Data excerpts:
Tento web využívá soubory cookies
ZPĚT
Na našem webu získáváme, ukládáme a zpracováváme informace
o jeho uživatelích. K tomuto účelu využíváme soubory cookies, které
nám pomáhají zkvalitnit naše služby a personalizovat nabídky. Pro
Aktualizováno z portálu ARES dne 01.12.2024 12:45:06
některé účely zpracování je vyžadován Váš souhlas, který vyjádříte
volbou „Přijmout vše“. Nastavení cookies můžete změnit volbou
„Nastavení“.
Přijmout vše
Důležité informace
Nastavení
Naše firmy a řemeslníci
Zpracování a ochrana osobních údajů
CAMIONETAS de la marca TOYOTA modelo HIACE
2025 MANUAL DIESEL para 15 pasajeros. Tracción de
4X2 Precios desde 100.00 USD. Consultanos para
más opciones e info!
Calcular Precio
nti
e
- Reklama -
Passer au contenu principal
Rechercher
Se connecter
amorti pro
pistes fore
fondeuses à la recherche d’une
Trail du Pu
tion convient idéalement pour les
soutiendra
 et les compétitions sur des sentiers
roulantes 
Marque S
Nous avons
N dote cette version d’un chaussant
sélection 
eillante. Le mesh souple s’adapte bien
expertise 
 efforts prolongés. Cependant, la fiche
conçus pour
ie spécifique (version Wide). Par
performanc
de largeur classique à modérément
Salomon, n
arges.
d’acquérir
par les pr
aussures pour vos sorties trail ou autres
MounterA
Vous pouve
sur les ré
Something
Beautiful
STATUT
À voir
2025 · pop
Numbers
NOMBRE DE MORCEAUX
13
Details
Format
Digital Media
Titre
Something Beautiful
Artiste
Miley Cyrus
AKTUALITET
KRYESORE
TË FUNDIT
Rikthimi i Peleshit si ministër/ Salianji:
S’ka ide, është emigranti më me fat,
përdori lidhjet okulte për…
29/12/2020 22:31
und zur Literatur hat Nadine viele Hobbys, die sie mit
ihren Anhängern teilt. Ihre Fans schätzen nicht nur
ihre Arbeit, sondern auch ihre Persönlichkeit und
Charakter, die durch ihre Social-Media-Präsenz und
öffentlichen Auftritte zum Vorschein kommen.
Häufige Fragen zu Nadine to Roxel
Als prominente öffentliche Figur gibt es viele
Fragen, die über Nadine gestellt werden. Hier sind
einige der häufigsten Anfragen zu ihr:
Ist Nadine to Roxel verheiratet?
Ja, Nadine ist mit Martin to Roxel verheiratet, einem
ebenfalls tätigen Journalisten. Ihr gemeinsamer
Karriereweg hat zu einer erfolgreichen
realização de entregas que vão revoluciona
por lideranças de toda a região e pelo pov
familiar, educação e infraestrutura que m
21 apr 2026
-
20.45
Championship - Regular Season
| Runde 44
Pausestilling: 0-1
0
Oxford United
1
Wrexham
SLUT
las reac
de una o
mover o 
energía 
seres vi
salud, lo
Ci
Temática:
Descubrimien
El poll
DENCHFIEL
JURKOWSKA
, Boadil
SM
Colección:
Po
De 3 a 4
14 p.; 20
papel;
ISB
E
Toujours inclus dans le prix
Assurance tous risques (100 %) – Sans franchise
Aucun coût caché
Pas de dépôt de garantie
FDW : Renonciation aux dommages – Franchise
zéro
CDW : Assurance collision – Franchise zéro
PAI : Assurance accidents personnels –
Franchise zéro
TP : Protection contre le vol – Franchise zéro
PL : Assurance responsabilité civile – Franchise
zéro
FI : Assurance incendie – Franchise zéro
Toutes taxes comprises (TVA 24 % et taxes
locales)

WHAT TO DO:
Retype each line of the data exactly as it reads.

SOLVED EXERCISE:
Tento web využívá soubory cookies
ZPĚT
Na našem webu získáváme, ukládáme a zpracováváme informace
o jeho uživatelích. K tomuto účelu využíváme soubory cookies, které
nám pomáhají zkvalitnit naše služby a personalizovat nabídky. Pro
Aktualizováno z portálu ARES dne 01.12.2024 12:45:06
některé účely zpracování je vyžadován Váš souhlas, který vyjádříte
volbou „Přijmout vše“. Nastavení cookies můžete změnit volbou
„Nastavení“.
Přijmout vše
Důležité informace
Nastavení
Naše firmy a řemeslníci
Zpracování a ochrana osobních údajů
CAMIONETAS de la marca TOYOTA modelo HIACE
2025 MANUAL DIESEL para 15 pasajeros. Tracción de
4X2 Precios desde 100.00 USD. Consultanos para
más opciones e info!
Calcular Precio
nti
e
- Reklama -
Passer au contenu principal
Rechercher
Se connecter
amorti pro
pistes fore
fondeuses à la recherche d’une
Trail du Pu
tion convient idéalement pour les
soutiendra
 et les compétitions sur des sentiers
roulantes 
Marque S
Nous avons
N dote cette version d’un chaussant
sélection 
eillante. Le mesh souple s’adapte bien
expertise 
 efforts prolongés. Cependant, la fiche
conçus pour
ie spécifique (version Wide). Par
performanc
de largeur classique à modérément
Salomon, n
arges.
d’acquérir
par les pr
aussures pour vos sorties trail ou autres
MounterA
Vous pouve
sur les ré
Something
Beautiful
STATUT
À voir
2025 · pop
Numbers
NOMBRE DE MORCEAUX
13
Details
Format
Digital Media
Titre
Something Beautiful
Artiste
Miley Cyrus
AKTUALITET
KRYESORE
TË FUNDIT
Rikthimi i Peleshit si ministër/ Salianji:
S’ka ide, është emigranti më me fat,
përdori lidhjet okulte për…
29/12/2020 22:31
und zur Literatur hat Nadine viele Hobbys, die sie mit
ihren Anhängern teilt. Ihre Fans schätzen nicht nur
ihre Arbeit, sondern auch ihre Persönlichkeit und
Charakter, die durch ihre Social-Media-Präsenz und
öffentlichen Auftritte zum Vorschein kommen.
Häufige Fragen zu Nadine to Roxel
Als prominente öffentliche Figur gibt es viele
Fragen, die über Nadine gestellt werden. Hier sind
einige der häufigsten Anfragen zu ihr:
Ist Nadine to Roxel verheiratet?
Ja, Nadine ist mit Martin to Roxel verheiratet, einem
ebenfalls tätigen Journalisten. Ihr gemeinsamer
Karriereweg hat zu einer erfolgreichen
realização de entregas que vão revoluciona
por lideranças de toda a região e pelo pov
familiar, educação e infraestrutura que m
21 apr 2026
-
20.45
Championship - Regular Season
| Runde 44
Pausestilling: 0-1
0
Oxford United
1
Wrexham
SLUT
las reac
de una o
mover o 
energía 
seres vi
salud, lo
Ci
Temática:
Descubrimien
El poll
DENCHFIEL
JURKOWSKA
, Boadil
SM
Colección:
Po
De 3 a 4
14 p.; 20
papel;
ISB
E
Toujours inclus dans le prix
Assurance tous risques (100 %) – Sans franchise
Aucun coût caché
Pas de dépôt de garantie
FDW : Renonciation aux dommages – Franchise
zéro
CDW : Assurance collision – Franchise zéro
PAI : Assurance accidents personnels –
Franchise zéro
TP : Protection contre le vol – Franchise zéro
PL : Assurance responsabilité civile – Franchise
zéro
FI : Assurance incendie – Franchise zéro
Toutes taxes comprises (TVA 24 % et taxes
locales)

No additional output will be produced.